> _Assignment_: Only the count should appear in your answer: how many lines of the data below contain the word "Bourns"?

> _Task material_:
────────────────────────────────────────
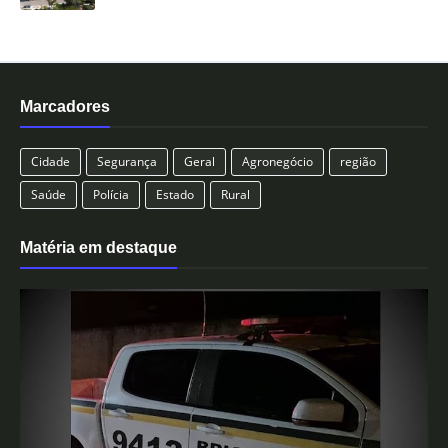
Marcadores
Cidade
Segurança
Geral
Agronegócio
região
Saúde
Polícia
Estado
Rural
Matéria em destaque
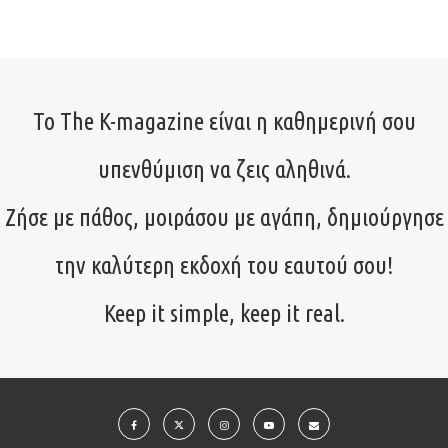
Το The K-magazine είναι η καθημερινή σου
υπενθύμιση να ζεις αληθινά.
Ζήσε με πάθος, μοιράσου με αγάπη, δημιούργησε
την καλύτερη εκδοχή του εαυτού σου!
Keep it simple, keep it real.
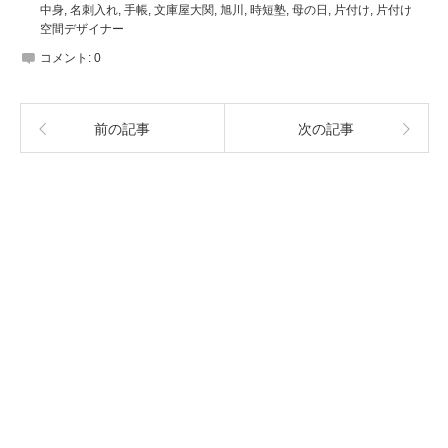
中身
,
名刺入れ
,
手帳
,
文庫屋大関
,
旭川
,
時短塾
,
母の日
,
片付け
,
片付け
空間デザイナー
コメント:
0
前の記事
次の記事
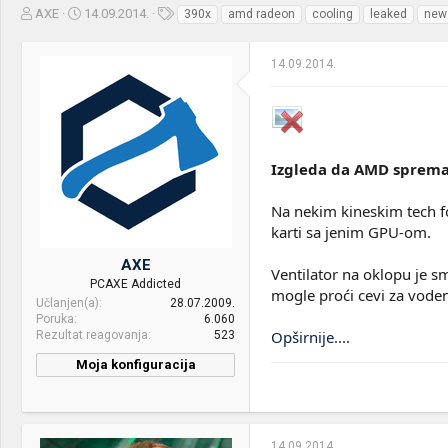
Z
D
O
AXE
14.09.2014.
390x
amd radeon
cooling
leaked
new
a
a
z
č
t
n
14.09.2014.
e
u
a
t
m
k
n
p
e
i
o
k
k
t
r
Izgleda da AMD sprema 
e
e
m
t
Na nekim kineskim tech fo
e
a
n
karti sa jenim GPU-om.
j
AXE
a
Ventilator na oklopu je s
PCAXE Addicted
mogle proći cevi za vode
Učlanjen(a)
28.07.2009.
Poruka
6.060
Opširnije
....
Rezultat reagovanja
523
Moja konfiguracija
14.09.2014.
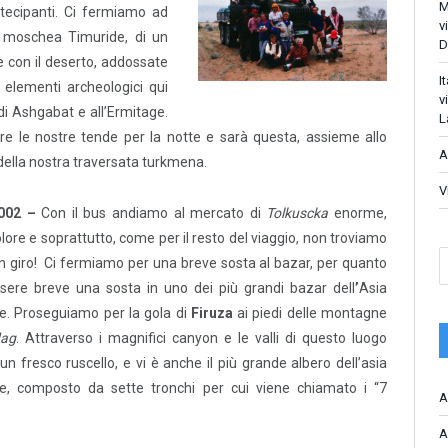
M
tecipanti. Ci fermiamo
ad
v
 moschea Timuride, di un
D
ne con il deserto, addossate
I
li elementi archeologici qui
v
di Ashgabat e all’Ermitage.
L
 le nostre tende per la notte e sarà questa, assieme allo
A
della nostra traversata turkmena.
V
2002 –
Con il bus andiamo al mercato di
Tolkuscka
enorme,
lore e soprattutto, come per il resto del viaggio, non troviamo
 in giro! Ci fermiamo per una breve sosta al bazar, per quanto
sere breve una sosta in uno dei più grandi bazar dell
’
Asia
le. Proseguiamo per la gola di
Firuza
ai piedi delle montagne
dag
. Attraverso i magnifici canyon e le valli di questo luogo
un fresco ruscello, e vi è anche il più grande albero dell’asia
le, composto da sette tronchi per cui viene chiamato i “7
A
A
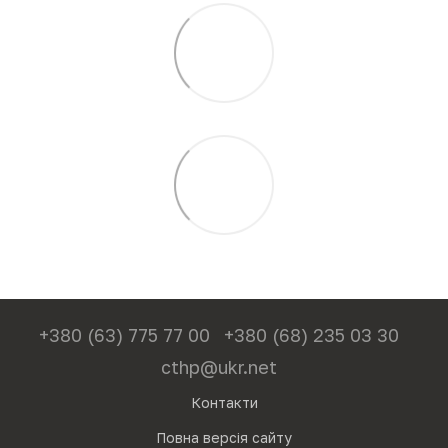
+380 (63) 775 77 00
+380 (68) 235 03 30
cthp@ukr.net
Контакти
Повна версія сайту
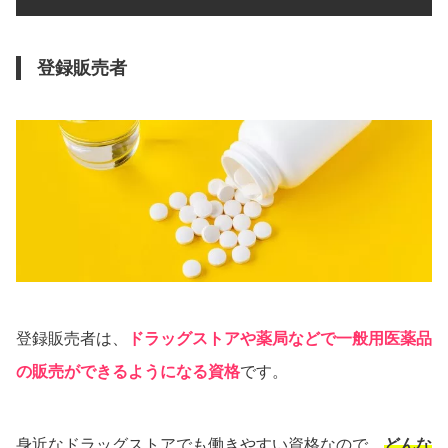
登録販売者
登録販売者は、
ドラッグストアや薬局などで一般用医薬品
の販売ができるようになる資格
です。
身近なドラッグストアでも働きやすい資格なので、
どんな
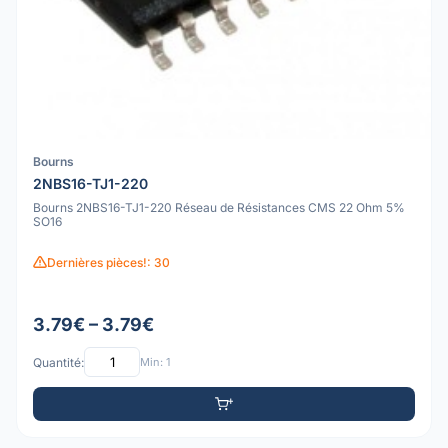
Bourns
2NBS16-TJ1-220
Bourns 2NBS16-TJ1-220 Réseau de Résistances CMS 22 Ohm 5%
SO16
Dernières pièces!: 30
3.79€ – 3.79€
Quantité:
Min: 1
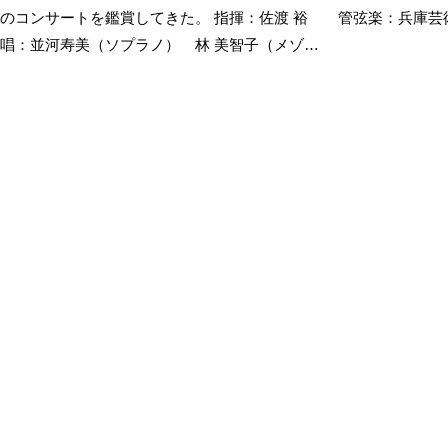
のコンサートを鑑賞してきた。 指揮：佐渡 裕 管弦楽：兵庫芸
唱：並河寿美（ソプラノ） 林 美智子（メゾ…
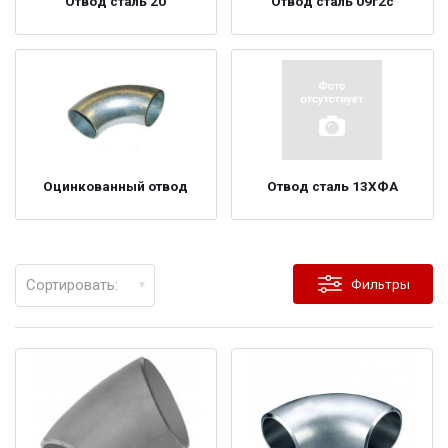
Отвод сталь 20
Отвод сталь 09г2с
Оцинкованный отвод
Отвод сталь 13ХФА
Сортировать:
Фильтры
────────────────────────────────────────
> _Answer area_: 2